- [What you are asked to do] Please reproduce each of the following entries exactly.

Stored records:

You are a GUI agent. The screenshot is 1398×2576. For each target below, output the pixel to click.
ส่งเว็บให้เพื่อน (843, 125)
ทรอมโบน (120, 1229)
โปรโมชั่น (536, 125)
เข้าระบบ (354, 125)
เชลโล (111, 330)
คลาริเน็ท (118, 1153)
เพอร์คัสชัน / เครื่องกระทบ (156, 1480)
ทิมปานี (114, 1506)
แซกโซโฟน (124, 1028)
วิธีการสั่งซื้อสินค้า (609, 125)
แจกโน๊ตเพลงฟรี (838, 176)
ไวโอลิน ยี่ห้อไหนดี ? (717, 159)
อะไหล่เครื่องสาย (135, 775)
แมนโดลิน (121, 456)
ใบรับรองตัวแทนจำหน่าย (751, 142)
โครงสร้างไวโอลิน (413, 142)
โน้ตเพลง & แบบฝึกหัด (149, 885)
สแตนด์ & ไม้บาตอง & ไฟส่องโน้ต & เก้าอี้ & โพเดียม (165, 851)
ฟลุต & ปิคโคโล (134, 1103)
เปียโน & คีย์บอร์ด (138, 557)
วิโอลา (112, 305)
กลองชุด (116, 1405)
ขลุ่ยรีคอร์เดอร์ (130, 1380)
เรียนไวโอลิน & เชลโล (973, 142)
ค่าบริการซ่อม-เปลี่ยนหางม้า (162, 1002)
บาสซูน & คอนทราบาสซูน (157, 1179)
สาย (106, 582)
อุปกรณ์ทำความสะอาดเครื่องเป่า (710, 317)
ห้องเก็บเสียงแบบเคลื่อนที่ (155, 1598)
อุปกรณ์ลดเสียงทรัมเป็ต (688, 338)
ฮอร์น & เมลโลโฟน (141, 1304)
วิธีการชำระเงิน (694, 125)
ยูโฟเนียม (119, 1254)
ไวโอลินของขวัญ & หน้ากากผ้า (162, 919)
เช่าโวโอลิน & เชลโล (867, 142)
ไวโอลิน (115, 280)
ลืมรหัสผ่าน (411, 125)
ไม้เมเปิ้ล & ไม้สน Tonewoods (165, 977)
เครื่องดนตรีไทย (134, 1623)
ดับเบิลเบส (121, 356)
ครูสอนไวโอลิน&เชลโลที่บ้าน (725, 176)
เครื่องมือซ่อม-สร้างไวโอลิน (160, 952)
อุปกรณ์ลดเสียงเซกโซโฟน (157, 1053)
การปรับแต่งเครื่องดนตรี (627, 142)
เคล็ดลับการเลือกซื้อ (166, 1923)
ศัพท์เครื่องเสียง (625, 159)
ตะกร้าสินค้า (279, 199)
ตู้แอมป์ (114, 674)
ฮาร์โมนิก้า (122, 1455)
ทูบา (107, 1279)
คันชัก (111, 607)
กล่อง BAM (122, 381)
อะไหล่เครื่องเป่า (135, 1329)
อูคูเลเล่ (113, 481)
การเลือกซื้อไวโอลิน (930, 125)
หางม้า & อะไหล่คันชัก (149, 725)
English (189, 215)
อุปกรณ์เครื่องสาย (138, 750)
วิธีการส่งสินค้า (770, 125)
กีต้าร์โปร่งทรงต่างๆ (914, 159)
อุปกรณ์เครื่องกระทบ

- [Written response]
You are a GUI agent. The screenshot is 1398×2576. For each target below, output the pixel to click.
ส่งเว็บให้เพื่อน (843, 125)
ทรอมโบน (120, 1229)
โปรโมชั่น (536, 125)
เข้าระบบ (354, 125)
เชลโล (111, 330)
คลาริเน็ท (118, 1153)
เพอร์คัสชัน / เครื่องกระทบ (156, 1480)
ทิมปานี (114, 1506)
แซกโซโฟน (124, 1028)
วิธีการสั่งซื้อสินค้า (609, 125)
แจกโน๊ตเพลงฟรี (838, 176)
ไวโอลิน ยี่ห้อไหนดี ? (717, 159)
อะไหล่เครื่องสาย (135, 775)
แมนโดลิน (121, 456)
ใบรับรองตัวแทนจำหน่าย (751, 142)
โครงสร้างไวโอลิน (413, 142)
โน้ตเพลง & แบบฝึกหัด (149, 885)
สแตนด์ & ไม้บาตอง & ไฟส่องโน้ต & เก้าอี้ & โพเดียม (165, 851)
ฟลุต & ปิคโคโล (134, 1103)
เปียโน & คีย์บอร์ด (138, 557)
วิโอลา (112, 305)
กลองชุด (116, 1405)
ขลุ่ยรีคอร์เดอร์ (130, 1380)
เรียนไวโอลิน & เชลโล (973, 142)
ค่าบริการซ่อม-เปลี่ยนหางม้า (162, 1002)
บาสซูน & คอนทราบาสซูน (157, 1179)
สาย (106, 582)
อุปกรณ์ทำความสะอาดเครื่องเป่า (710, 317)
ห้องเก็บเสียงแบบเคลื่อนที่ (155, 1598)
อุปกรณ์ลดเสียงทรัมเป็ต (688, 338)
ฮอร์น & เมลโลโฟน (141, 1304)
วิธีการชำระเงิน (694, 125)
ยูโฟเนียม (119, 1254)
ไวโอลินของขวัญ & หน้ากากผ้า (162, 919)
เช่าโวโอลิน & เชลโล (867, 142)
ไวโอลิน (115, 280)
ลืมรหัสผ่าน (411, 125)
ไม้เมเปิ้ล & ไม้สน Tonewoods (165, 977)
เครื่องดนตรีไทย (134, 1623)
ดับเบิลเบส (121, 356)
ครูสอนไวโอลิน&เชลโลที่บ้าน (725, 176)
เครื่องมือซ่อม-สร้างไวโอลิน (160, 952)
อุปกรณ์ลดเสียงเซกโซโฟน (157, 1053)
การปรับแต่งเครื่องดนตรี (627, 142)
เคล็ดลับการเลือกซื้อ (166, 1923)
ศัพท์เครื่องเสียง (625, 159)
ตะกร้าสินค้า (279, 199)
ตู้แอมป์ (114, 674)
ฮาร์โมนิก้า (122, 1455)
ทูบา (107, 1279)
คันชัก (111, 607)
กล่อง BAM (122, 381)
อะไหล่เครื่องเป่า (135, 1329)
อูคูเลเล่ (113, 481)
การเลือกซื้อไวโอลิน (930, 125)
หางม้า & อะไหล่คันชัก (149, 725)
English (189, 215)
อุปกรณ์เครื่องสาย (138, 750)
วิธีการส่งสินค้า (770, 125)
กีต้าร์โปร่งทรงต่างๆ (914, 159)
อุปกรณ์เครื่องกระทบ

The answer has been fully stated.